O céu está cinzento nesta tarde ou será meu coração que está triste por não poder juntar as pérolas que teimam em cair no labirinto das cavernas? Procuro um ponto de partida para descer no caminho mas as águas inundam a passagem. Fico à mercê do tempo. Não consigo juntar as pérolas. Elas estão fora do meu alcance, partiram-se todas. Busco em Deus as respostas e muitas não vem da forma que eu quero. Questiono, entristeço às vezes. Neste momento de inquieta solidão busco a razão. Quero ser portadora do verbo amistar, que todo ser humano encontrasse em seu próximo o irmão, que essa loucura insana de mentes deturpadas fosse substituida pela essência de uma amizade sem interesse, sem subterfúgios e com diferenças respeitadas. Como posso deixar que em meu coração venha o desejo de destruir meu irmão, meu amigo? - Não quero falar destes motivos, eu quero ir além mesmo sabendo que nada do que digo mudará essa problemática. Eu não consigo nem mudar o que está em mim! E isto é o pior! Enfrentar os dissabores, fingir, às vezes, uma alegria que não existe nesse caos, na insegurança, na impotência de não poder substituir a raiva pela alegria, a insatisfação pelo prazer de fazer bem aos que estão próximos. Sinto-me dividida nesta tarde em que há prenúncio de temporal. Quem sabe a enxurrada leve algumas dores, dúvidas e inquietações para outras águas, outros mares... Quero tanto lavar a alma, limpar as cicatrizes, separar, delir, entrar no jardim e colher aquela flor bem-me-quer, encontrar o vento e soprar de mansinho em seus olhos e sentir uma brisa morna envolver o corpo, agasalhar o espírito, transbordar... envolver num abraço e com o gosto das águas que caem, limpas, transparentes, molhando o rosto, junto com as lágrimas de felicidade de mãos dadas caminhar pela vida, sem pressa, sem fugas... apenas caminhando na tarde!
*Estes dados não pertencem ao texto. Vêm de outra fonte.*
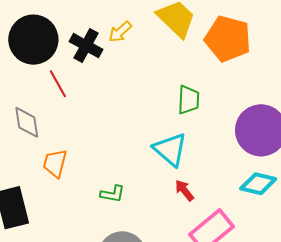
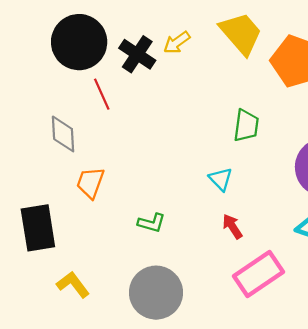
cyan triangle: (170, 149) -> (221, 179), size x0.6

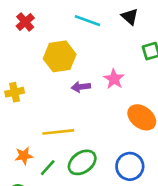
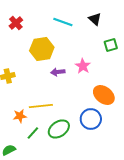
orange star: (24, 156) -> (20, 116), moved
blue circle: (130, 166) -> (91, 119), moved

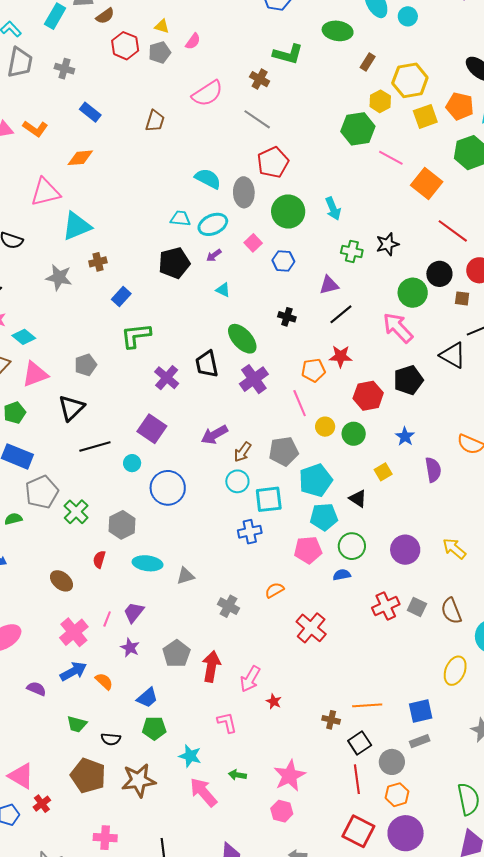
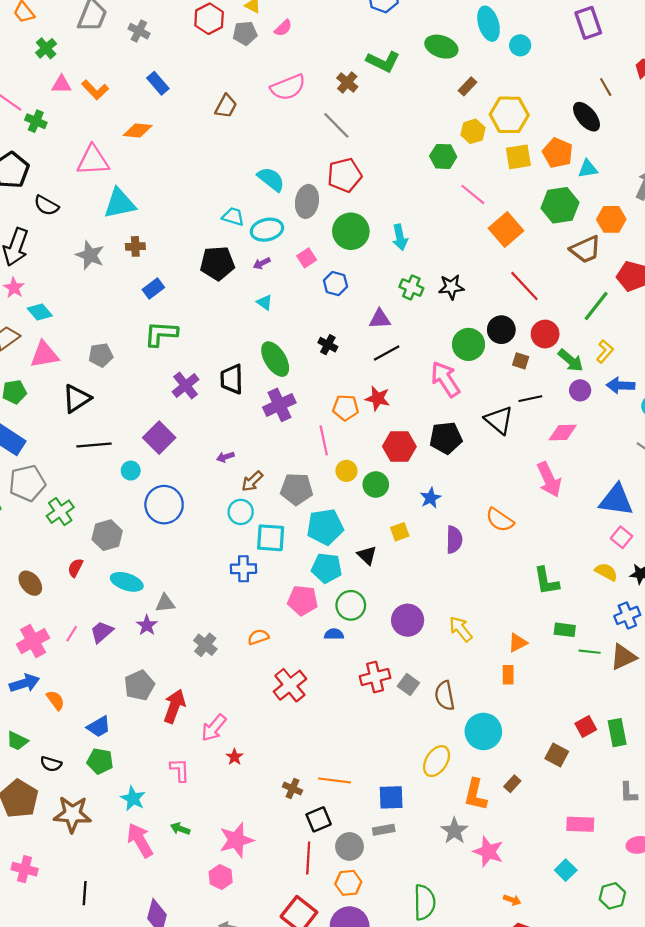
green hexagon: (358, 129) -> (443, 156), size x0.7
purple arrow: (214, 435) -> (225, 457), size x0.6
purple star: (130, 648) -> (147, 625), moved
sábado, 21 de maio de 2011

Em busca do caminho


Ontem foi um dia atípico. Cheguei atrasada na escola e mal entrei no portão o professor de educação física me procura para resolver um problema entre dois alunos. Enquanto caminho para minha sala outros probleminhas vão chegando ao meu conhecimento. Falamos com quatro mães e um pai e tudo foi se encaminhando dentro da rotina. Fui caminhando para o depósito da merenda quando observei 03 garotos entrando no banheiro feminino... - "Sai já daí!" - foi a minha primeira fala - "O que vocês pensam que estão fazendo?" E eles, com a cara mais inocente do mundo, olharam para mim e disseram: "Estamos arrumando nossos cabelos! O banheiro das meninas tem espelho, por isso estamos aqui." Olhei para aqueles garotos e pensei em Narciso. Assim, guiados por uma lógica hedonista, nos tornamos também cada vez mais narcisistas e trocamos as preocupações coletivas pelos projetos de realização pessoal e de consumo. O objetivo máximo da vida se torna a própria realização e, no sentido mais minimalista, temos o corpo como amplo campo de investimentos estéticos, vitamínicos e cirúrgicos. Enxergamos valores como a competitividade, a fama, a beleza e a pressa vendidos no atacado. Ver aqueles garotos, disputando uma vaga no espelho me faz refletir na vaidade exposta pela mídia. E isso se reflete também nos pais. Lí, recentemente, um artigo de uma psicanalista que falava sobre a díficil arte de adultecer. Cada dia queremos ser mais jovens e, nessa busca desenfreada pelo padrão (pré)estabelecido, vemos os nossos jovens, muitas vezes, buscando caminhos que não são o do espelho de um banheiro feminino, mas o caminho de morte. Mergulham no lago e afogam a imagem no espelho onde um dia Narciso se perdeu.